Target and untargeted GC-MS based metabolomic study of mouse optic nerve and its potential in the study of neurological visual diseases.

The optic nerve is made of highly specialized neurons and the energetic supply to their axons is crucial due to their great demand. The energy comes basically through the oxidative phosphorylation in the mitochondria, supported by glial cells metabolism. Mitochondrial dysfunction is a shared feature encountered within the optic neuropathies, including Leber's Hereditary Optic Neuropathy, Leigh's Syndrome, or Kjer's syndrome. In an effort to investigate the metabolic alterations produced within the optic nerve in a mutant mouse model of Neurological Visual Disease (NVD), a rapid, robust, and efficient one-single phase extraction methodology has been developed and validated for the GC-MS platform. Once the method was successfully validated for lactic acid and pyruvic acid as markers of an adequate optic nerve function, the protocol was applied to unveil the metabolomic signature of the wild-type mouse optic nerve. Along the chromatographic profile of the optic nerve, 94 peaks were identified and, to our knowledge, for the first time. Afterwards, a targeted metabolomics analysis was performed to quantify lactic acid and pyruvic acid in the NDV mice group (n = 8) and its corresponding wild-type (n = 8).
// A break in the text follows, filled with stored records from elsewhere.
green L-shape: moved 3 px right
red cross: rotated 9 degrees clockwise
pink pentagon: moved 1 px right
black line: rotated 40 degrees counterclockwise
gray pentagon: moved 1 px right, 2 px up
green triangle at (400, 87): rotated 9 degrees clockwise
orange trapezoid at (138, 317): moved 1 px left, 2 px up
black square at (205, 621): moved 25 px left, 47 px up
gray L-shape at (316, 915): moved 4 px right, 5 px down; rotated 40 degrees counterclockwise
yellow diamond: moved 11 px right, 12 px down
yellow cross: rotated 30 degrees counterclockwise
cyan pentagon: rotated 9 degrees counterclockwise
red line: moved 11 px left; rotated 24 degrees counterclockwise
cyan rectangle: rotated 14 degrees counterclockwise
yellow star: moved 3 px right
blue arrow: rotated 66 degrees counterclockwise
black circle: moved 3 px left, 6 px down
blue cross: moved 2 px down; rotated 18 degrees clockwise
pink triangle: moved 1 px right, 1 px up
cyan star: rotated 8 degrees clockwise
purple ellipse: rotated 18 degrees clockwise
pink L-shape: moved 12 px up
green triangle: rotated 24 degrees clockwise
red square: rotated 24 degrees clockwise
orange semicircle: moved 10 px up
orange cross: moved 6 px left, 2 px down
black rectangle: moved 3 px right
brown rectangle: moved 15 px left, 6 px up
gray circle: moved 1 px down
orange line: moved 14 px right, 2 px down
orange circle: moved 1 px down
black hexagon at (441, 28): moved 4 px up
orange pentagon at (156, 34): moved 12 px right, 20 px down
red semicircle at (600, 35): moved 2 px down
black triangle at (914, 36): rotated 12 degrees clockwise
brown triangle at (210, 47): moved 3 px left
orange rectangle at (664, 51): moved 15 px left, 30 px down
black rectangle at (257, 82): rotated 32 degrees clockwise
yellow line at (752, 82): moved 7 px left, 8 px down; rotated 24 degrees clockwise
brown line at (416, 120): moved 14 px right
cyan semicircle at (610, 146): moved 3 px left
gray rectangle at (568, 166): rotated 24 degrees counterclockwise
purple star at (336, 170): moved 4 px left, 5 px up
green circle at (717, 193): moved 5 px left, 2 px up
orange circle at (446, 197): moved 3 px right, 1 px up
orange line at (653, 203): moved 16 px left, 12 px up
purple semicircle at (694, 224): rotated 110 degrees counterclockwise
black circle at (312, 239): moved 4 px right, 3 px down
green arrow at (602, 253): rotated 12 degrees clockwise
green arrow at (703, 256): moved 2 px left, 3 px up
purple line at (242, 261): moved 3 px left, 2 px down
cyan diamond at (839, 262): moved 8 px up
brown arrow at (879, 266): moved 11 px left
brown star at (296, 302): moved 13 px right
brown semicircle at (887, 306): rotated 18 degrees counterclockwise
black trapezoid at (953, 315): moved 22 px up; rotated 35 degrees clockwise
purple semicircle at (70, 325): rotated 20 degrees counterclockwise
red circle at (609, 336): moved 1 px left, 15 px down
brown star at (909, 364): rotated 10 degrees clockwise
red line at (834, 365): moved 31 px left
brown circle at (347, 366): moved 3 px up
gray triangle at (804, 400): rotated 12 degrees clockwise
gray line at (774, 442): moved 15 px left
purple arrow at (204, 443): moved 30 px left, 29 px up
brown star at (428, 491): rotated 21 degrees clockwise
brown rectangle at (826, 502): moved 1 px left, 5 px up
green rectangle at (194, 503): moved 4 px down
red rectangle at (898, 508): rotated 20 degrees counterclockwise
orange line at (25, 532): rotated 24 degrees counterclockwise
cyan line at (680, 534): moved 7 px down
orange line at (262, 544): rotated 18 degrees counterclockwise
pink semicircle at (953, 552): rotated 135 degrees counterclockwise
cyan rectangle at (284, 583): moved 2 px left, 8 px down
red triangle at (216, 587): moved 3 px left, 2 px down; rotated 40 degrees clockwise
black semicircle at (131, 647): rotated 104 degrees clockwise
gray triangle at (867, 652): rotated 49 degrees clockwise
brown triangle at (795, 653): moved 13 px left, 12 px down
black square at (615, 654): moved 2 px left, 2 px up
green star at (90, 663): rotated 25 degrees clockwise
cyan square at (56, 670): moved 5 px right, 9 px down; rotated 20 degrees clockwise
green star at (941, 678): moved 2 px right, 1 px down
Finally, an untargeted metabolomic study was carried out and univariate and multivariate data analyses showed 34 compounds modified in the optic nerve of the mouse with NVD mutation. Then, the metabolic reaction network of the identified metabolites highlighted alterations in the catabolism of proteins, TCA cycle, and urea cycle, reflecting a mitochondrial energetic dysfunction. Taken together, this metabolomic study has proven to be suited for the study of optic neuropathies.